— Required work —
If a line in the records below contains "Määrittää", copy that line.

— Data for this task —

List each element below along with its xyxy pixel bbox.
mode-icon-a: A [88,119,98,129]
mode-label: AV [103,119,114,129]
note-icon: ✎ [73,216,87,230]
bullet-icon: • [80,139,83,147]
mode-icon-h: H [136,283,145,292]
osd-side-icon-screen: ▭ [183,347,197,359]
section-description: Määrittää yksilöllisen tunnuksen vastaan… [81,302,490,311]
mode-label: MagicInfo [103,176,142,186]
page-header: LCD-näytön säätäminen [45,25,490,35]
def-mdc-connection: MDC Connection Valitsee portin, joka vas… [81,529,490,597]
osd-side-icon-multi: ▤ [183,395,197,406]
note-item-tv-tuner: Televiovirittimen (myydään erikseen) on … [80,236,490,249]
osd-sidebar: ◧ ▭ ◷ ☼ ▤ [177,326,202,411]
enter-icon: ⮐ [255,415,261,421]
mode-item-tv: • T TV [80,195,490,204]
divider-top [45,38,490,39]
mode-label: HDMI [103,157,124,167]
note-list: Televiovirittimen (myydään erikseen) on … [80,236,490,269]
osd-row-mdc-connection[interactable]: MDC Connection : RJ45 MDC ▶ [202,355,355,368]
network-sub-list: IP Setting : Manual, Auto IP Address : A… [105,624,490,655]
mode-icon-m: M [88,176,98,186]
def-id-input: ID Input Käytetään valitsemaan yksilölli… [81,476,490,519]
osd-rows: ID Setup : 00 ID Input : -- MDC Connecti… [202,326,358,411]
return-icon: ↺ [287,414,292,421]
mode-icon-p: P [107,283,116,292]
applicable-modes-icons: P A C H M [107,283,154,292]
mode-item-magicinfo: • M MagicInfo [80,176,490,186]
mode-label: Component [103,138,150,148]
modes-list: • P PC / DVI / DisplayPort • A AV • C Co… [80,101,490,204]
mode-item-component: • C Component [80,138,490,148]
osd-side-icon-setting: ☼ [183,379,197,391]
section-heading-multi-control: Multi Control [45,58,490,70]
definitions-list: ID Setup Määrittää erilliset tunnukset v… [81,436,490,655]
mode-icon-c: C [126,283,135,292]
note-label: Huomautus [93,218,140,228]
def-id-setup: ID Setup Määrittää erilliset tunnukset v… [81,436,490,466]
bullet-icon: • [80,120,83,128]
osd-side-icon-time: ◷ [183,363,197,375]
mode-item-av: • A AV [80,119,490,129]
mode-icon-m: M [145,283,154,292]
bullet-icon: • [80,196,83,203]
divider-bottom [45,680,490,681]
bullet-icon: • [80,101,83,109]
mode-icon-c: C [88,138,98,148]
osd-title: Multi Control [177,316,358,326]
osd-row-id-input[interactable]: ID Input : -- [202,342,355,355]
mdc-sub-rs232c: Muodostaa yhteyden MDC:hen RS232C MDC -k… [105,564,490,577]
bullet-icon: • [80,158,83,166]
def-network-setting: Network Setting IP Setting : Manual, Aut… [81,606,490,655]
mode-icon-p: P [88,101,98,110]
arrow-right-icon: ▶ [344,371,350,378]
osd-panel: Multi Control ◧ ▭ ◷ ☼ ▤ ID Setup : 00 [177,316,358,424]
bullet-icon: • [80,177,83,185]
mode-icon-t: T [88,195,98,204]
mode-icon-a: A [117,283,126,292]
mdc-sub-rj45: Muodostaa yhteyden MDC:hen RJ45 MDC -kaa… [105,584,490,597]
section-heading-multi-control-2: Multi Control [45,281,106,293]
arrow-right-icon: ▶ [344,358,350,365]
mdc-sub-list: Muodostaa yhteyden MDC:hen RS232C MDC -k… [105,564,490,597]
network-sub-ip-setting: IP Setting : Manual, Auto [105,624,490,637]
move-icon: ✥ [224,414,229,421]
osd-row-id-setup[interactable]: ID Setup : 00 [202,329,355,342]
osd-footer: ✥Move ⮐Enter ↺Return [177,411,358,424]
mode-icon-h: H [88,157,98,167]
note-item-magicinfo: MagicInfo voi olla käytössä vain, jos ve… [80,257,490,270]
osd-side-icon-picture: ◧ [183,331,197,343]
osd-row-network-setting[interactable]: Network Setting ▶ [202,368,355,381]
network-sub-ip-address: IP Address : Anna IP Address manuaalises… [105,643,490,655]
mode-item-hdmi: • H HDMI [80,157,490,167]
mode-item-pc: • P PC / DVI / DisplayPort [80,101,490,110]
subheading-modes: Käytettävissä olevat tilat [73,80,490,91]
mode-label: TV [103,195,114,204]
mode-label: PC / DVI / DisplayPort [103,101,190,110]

— Answer area —
section-description: Määrittää yksilöllisen tunnuksen vastaan… [81,302,490,311]
definitions-list: ID Setup Määrittää erilliset tunnukset v… [81,436,490,655]
def-id-setup: ID Setup Määrittää erilliset tunnukset v… [81,436,490,466]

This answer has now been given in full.